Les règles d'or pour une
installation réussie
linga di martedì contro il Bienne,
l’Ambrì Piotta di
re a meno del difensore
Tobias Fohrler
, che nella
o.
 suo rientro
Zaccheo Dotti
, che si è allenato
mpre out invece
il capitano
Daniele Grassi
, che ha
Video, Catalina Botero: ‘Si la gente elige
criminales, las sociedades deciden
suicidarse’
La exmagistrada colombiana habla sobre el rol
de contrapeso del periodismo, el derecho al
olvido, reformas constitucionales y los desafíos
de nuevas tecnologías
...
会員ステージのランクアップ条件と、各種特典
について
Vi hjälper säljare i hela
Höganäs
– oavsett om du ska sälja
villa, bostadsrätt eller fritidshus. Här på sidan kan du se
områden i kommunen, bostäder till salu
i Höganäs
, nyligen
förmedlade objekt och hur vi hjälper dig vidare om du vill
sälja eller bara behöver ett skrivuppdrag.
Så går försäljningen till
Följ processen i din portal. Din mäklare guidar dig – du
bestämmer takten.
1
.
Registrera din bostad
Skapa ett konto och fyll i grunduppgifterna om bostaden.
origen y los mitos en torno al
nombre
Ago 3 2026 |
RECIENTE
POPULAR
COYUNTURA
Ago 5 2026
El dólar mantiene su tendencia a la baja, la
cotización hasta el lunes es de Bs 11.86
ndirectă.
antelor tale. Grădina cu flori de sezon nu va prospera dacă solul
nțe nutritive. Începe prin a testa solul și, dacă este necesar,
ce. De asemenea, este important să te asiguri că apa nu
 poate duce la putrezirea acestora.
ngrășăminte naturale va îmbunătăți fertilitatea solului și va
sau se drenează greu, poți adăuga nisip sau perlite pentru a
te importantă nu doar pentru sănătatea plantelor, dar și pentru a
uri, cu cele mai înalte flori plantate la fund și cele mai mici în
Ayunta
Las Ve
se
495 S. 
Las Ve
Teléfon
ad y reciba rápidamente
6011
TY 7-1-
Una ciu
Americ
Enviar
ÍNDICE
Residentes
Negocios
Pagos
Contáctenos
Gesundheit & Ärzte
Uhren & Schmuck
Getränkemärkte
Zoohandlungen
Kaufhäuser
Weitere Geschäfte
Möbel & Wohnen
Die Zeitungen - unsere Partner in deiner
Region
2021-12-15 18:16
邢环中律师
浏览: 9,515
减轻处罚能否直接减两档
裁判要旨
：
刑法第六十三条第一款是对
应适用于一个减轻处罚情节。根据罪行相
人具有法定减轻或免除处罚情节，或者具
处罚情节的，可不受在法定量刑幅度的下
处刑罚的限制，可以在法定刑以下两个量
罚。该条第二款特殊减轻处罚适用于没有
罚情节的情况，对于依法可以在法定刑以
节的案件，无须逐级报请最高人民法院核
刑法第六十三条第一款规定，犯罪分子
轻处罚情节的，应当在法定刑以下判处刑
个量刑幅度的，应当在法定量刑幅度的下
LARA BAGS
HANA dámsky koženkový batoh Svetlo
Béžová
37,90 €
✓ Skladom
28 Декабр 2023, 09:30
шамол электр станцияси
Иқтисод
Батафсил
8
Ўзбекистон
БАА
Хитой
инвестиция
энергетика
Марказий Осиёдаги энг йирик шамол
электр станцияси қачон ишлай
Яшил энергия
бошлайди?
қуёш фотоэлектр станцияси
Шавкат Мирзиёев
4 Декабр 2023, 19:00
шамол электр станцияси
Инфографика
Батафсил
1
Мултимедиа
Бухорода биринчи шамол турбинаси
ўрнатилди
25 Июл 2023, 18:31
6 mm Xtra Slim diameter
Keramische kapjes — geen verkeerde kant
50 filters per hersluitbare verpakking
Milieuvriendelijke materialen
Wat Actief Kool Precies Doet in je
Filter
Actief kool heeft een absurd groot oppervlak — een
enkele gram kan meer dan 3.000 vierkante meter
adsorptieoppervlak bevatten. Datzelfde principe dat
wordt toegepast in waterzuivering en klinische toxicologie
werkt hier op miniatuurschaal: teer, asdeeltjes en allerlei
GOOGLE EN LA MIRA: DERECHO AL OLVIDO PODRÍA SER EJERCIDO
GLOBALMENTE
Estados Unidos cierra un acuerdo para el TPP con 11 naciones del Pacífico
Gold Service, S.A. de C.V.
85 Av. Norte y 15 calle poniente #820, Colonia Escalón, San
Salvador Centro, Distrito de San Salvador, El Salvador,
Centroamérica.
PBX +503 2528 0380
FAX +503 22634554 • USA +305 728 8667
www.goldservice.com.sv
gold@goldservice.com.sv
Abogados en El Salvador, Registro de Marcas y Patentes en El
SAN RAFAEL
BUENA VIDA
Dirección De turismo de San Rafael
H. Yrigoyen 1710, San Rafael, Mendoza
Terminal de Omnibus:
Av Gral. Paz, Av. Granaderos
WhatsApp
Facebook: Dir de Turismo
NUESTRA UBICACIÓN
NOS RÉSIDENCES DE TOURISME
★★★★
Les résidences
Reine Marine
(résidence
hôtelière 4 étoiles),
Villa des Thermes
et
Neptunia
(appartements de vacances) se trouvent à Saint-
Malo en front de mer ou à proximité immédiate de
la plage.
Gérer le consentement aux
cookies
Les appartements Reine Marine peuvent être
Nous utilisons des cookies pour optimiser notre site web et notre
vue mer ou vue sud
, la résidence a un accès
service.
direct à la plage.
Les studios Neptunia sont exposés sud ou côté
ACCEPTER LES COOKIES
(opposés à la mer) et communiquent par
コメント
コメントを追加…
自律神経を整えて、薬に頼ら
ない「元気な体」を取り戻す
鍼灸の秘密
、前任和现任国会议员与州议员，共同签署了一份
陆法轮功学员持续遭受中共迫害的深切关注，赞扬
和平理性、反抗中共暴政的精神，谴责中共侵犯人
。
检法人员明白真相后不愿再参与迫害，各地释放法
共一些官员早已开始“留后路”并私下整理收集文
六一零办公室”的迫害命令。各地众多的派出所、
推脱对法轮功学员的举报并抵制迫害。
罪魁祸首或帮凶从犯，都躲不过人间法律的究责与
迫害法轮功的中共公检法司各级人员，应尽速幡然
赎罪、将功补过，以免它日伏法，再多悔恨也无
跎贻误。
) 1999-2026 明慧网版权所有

**Activity**
Please copy the line that contains "85 Av. Norte" and each line after it through the end of the records, exactly, and no other lines.

**Response below**
85 Av. Norte y 15 calle poniente #820, Colonia Escalón, San
Salvador Centro, Distrito de San Salvador, El Salvador,
Centroamérica.
PBX +503 2528 0380
FAX +503 22634554 • USA +305 728 8667
www.goldservice.com.sv
gold@goldservice.com.sv
Abogados en El Salvador, Registro de Marcas y Patentes en El
SAN RAFAEL
BUENA VIDA
Dirección De turismo de San Rafael
H. Yrigoyen 1710, San Rafael, Mendoza
Terminal de Omnibus:
Av Gral. Paz, Av. Granaderos
WhatsApp
Facebook: Dir de Turismo
NUESTRA UBICACIÓN
NOS RÉSIDENCES DE TOURISME
★★★★
Les résidences
Reine Marine
(résidence
hôtelière 4 étoiles),
Villa des Thermes
et
Neptunia
(appartements de vacances) se trouvent à Saint-
Malo en front de mer ou à proximité immédiate de
la plage.
Gérer le consentement aux
cookies
Les appartements Reine Marine peuvent être
Nous utilisons des cookies pour optimiser notre site web et notre
vue mer ou vue sud
, la résidence a un accès
service.
direct à la plage.
Les studios Neptunia sont exposés sud ou côté
ACCEPTER LES COOKIES
(opposés à la mer) et communiquent par
コメント
コメントを追加…
自律神経を整えて、薬に頼ら
ない「元気な体」を取り戻す
鍼灸の秘密
、前任和现任国会议员与州议员，共同签署了一份
陆法轮功学员持续遭受中共迫害的深切关注，赞扬
和平理性、反抗中共暴政的精神，谴责中共侵犯人
。
检法人员明白真相后不愿再参与迫害，各地释放法
共一些官员早已开始“留后路”并私下整理收集文
六一零办公室”的迫害命令。各地众多的派出所、
推脱对法轮功学员的举报并抵制迫害。
罪魁祸首或帮凶从犯，都躲不过人间法律的究责与
迫害法轮功的中共公检法司各级人员，应尽速幡然
赎罪、将功补过，以免它日伏法，再多悔恨也无
跎贻误。
) 1999-2026 明慧网版权所有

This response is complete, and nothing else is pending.